LONDON (Reuters) -- Morrisons has agreed to a takeover led by SoftBank owned Fortress Investment Group that values Britain's fourth-largest supermarket chain at 6.3 billion pounds ($8.7 billion) and tops a rival offer from a U.S. private equity firm.
The offer from Fortress, along with Canada Pension Plan Investment Board and Koch Real Estate Investments, exceeds a 5.52 billion pound unsolicited proposal from Clayton, Dubilier & Rice (CD&R), which Morrisons rejected on June 19.
However, it was less than the 6.5 billion pounds asked for by top 10 Morrisons investor JO Hambro last week.
Shareholders will get to vote on the Fortress offer, which gives the supermarket chain an enterprise value of 9.5 billion pounds once its net debt of 3.2 billion is taken into account.
Under British takeover rules CD&R has until July 17 to come back with a firm offer. CD&R declined to comment.
Analysts have also speculated that other private equity groups and Amazon, which has a partnership deal with Morrisons, could enter the fray in a potential bidding war.
The Fortress deal underlines the growing appetite from private funds for British supermarket chains, which are seen as attractive because of their cash generation and freehold assets.
"We have looked very carefully at Fortress' approach, their plans for the business and their overall suitability as an owner of a unique British food-maker and shopkeeper with over 110,000 colleagues and an important role in British food production and farming," said Morrisons Chairman Andrew Higginson.
"It's clear to us that Fortress has a full understanding and appreciation of the fundamental character of Morrisons."
Fortress, an independently-operated subsidiary of Japan's SoftBank Group Corp, is a global investment manager with about $53 billion in assets under management as of March. It purchased British wine seller Majestic Wine in 2019.
"We are committed to being good stewards of Morrisons to best serve its stakeholder groups, and the wider British public, for the long term," said managing partner Joshua A. Pack.
But Britain's opposition Labour Party called for close scrutiny from the government.
"Ministers must urgently work with Morrisons and the consortium to ensure that crucial commitments to protect the workforce and the pension scheme are legally binding, and met," said Labour's spokeswoman on business Seema Malhotra.
Fortress intends to retain Morrisons' Bradford, northern England, headquarters and its existing management team led by CEO David Potts and execute its existing strategy. Material store sale and leaseback transactions are not planned.
Potts would make 9.2 million pounds by selling his shares to Fortress, while chief operating officer Trevor Strain would pocket 3.6 million pounds.

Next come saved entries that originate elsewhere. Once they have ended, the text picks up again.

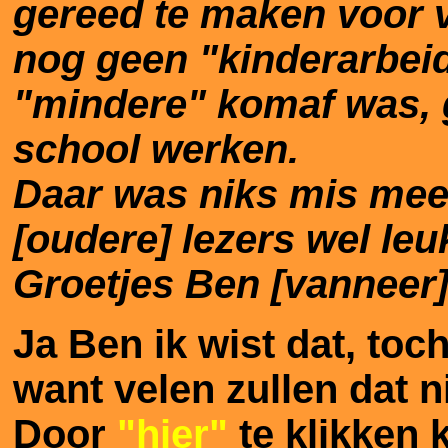
gereed te maken voor 
nog geen "kinderarbeid"
"mindere" komaf was, 
school werken.
Daar was niks mis mee.
[oudere] lezers wel leu
Groetjes Ben [vanneer]
Ja Ben ik wist dat, toc
want velen zullen dat n
Door
"hier"
te klikken k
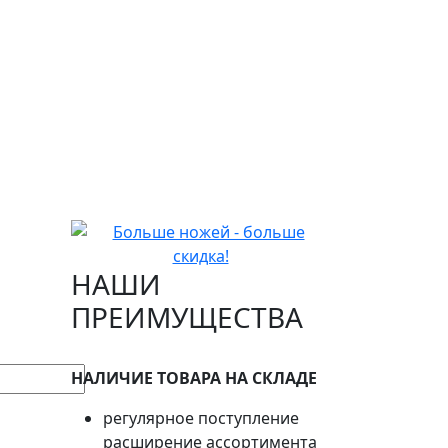
НАШИ
ПРЕИМУЩЕСТВА
НАЛИЧИЕ ТОВАРА НА СКЛАДЕ
регулярное поступление
расширение ассортимента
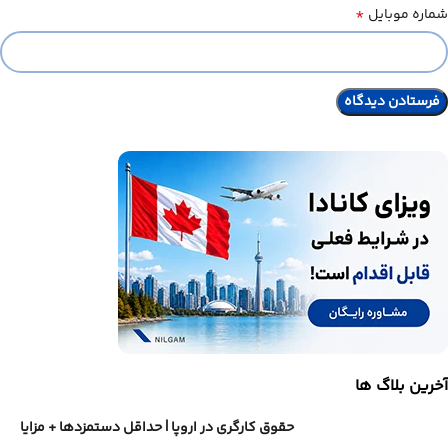
*
شماره موبایل
آخرین بلاگ ها
حقوق کارگری در اروپا | حداقل دستمزدها + مزایا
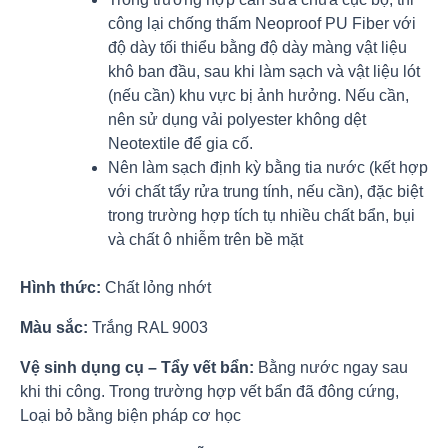
công lại chống thấm Neoproof PU Fiber với
độ dày tối thiểu bằng độ dày màng vật liệu
khô ban đầu, sau khi làm sạch và vật liệu lót
(nếu cần) khu vực bị ảnh hưởng. Nếu cần,
nên sử dụng vải polyester không dệt
Neotextile để gia cố.
Nên làm sạch định kỳ bằng tia nước (kết hợp
với chất tẩy rửa trung tính, nếu cần), đặc biệt
trong trường hợp tích tụ nhiều chất bẩn, bụi
và chất ô nhiễm trên bề mặt
Hình thức:
Chất lỏng nhớt
Màu sắc:
Trắng RAL 9003
Vệ sinh dụng cụ – Tẩy vết bẩn:
Bằng nước ngay sau
khi thi công. Trong trường hợp vết bẩn đã đông cứng,
Loại bỏ bằng biện pháp cơ học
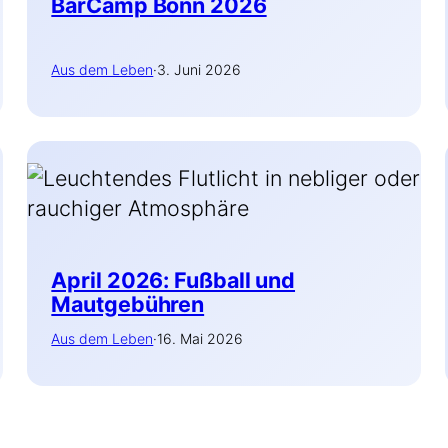
BarCamp Bonn 2026
Aus dem Leben
·
3. Juni 2026
April 2026: Fußball und
Mautgebühren
Aus dem Leben
·
16. Mai 2026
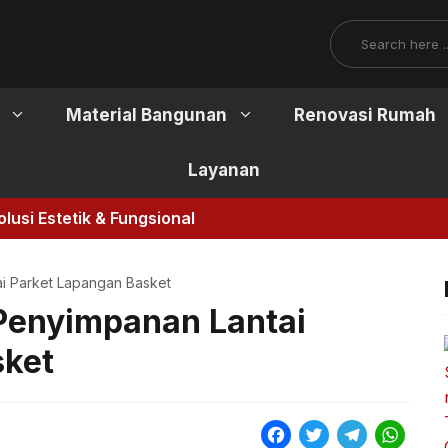
Search
Material Bangunan
Renovasi Rumah
Layanan
lusi Estetik & Fungsional
ai Parket Lapangan Basket
 Penyimpanan Lantai
sket
F
T
T
W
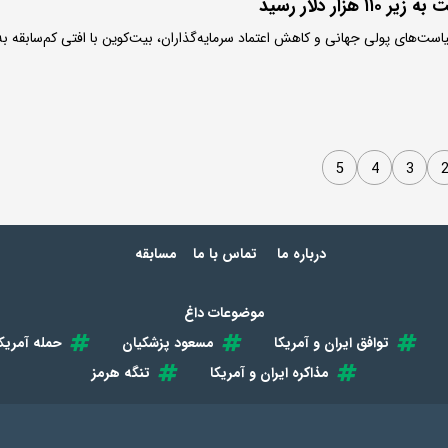
زار دلار رسید
است‌های پولی جهانی و کاهش اعتماد سرمایه‌گذاران، بیت‌کوین با افتی کم‌سابقه به
5
4
3
درباره ما
تماس با ما
مسابقه
موضوعات داغ
توافق ایران و آمریکا
مسعود پزشکیان
حمله آمریکا
مذاکره ایران و آمریکا
تنگه هرمز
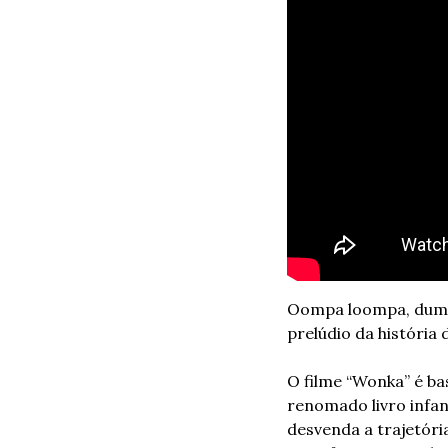
Oompa loompa, dumpa 
prelúdio da história 
O filme “Wonka” é ba
renomado livro infant
desvenda a trajetóri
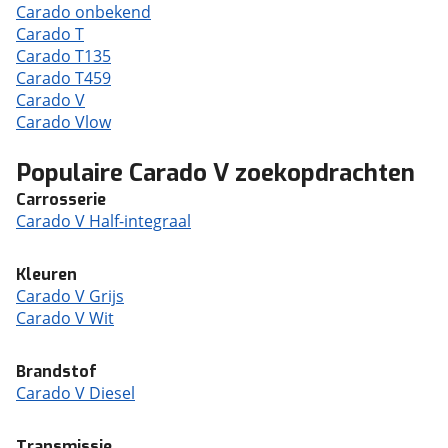
Carado onbekend
Carado T
Carado T135
Carado T459
Carado V
Carado Vlow
Populaire Carado V zoekopdrachten
Carrosserie
Carado V Half-integraal
Kleuren
Carado V Grijs
Carado V Wit
Brandstof
Carado V Diesel
Transmissie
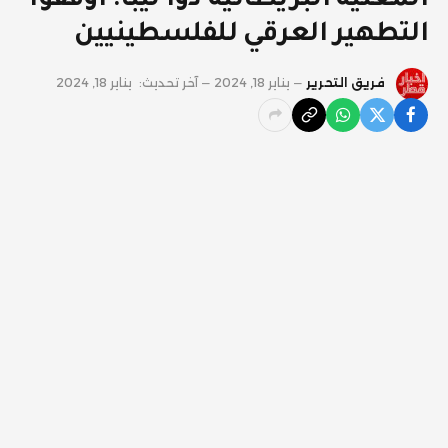
المغنية البريطانية دوا ليبا: أوقفوا
التطهير العرقي للفلسطينيين
فريق التحرير
يناير 18, 2024
آخر تحديث:
يناير 18, 2024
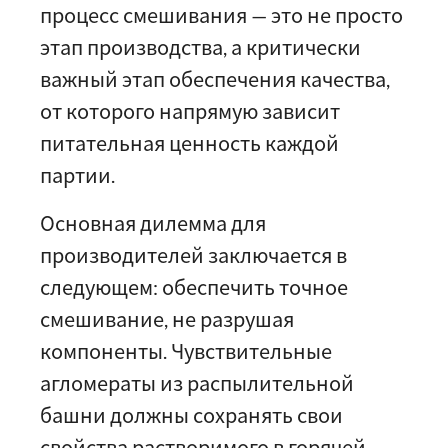
процесс смешивания — это не просто
этап производства, а критически
важный этап обеспечения качества,
от которого напрямую зависит
питательная ценность каждой
партии.
Основная дилемма для
производителей заключается в
следующем: обеспечить точное
смешивание, не разрушая
компоненты. Чувствительные
агломераты из распылительной
башни должны сохранять свои
свойства растворимого в горячей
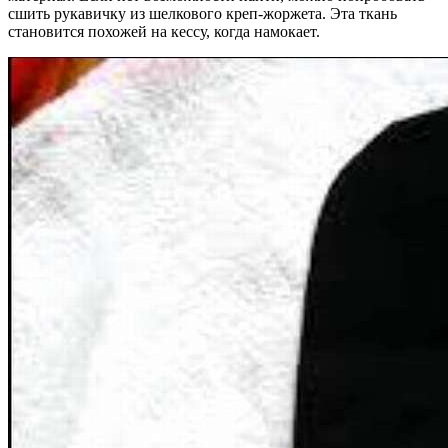
сшить рукавичку из шелкового креп-жоржета. Эта ткань
становится похожей на кессу, когда намокает.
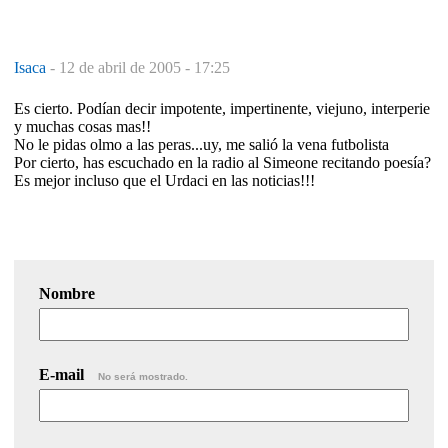
Isaca
-
12 de abril de 2005 - 17:25
Es cierto. Podían decir impotente, impertinente, viejuno, interperie
y muchas cosas mas!!
No le pidas olmo a las peras...uy, me salió la vena futbolista
Por cierto, has escuchado en la radio al Simeone recitando poesía?
Es mejor incluso que el Urdaci en las noticias!!!
Nombre
E-mail
No será mostrado.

Under the terms of the deal, which Morrisons' board is recommending to shareholders, investors would receive 254 pence a share - 252 pence in cash and a 2 pence special cash dividend. CD&R's proposal was 230 pence a share.
Morrisons started out as an egg and butter merchant in 1899. It now only trails UK market leader Tesco, Sainsbury's and Asda in annual sales.
Morrisons owns 85% of its nearly 500 stores and has 19 mostly freehold manufacturing sites. It is unique among British supermarkets in making over half of the fresh food it sells.
It said the Fortress offer represented a premium of 42% to its closing share price of 178 pence on June 18 - the day before CD&R's proposal. The stock closed at 243 pence on Friday.
Morrisons said an initial unsolicited proposal was received from Fortress on May 4 at 220 pence a share. This offer was not made public. Fortress then made four subsequent proposals before it offered a total value of 254 a share on June 5.
The bids for Morrisons follow February's purchase by Zuber and Mohsin Issa and private equity firm TDR Capital of a majority stake in Asda from Walmart. The deal valued Asda at 6.8 billion pounds.
That transaction followed Sainsbury's failure to take over Asda after an agreed deal was blocked by Britain's competition regulator in 2019.
In April, Czech billionaire Daniel Kretinsky raised his stake in Sainsbury's to almost 10%, igniting bid speculation.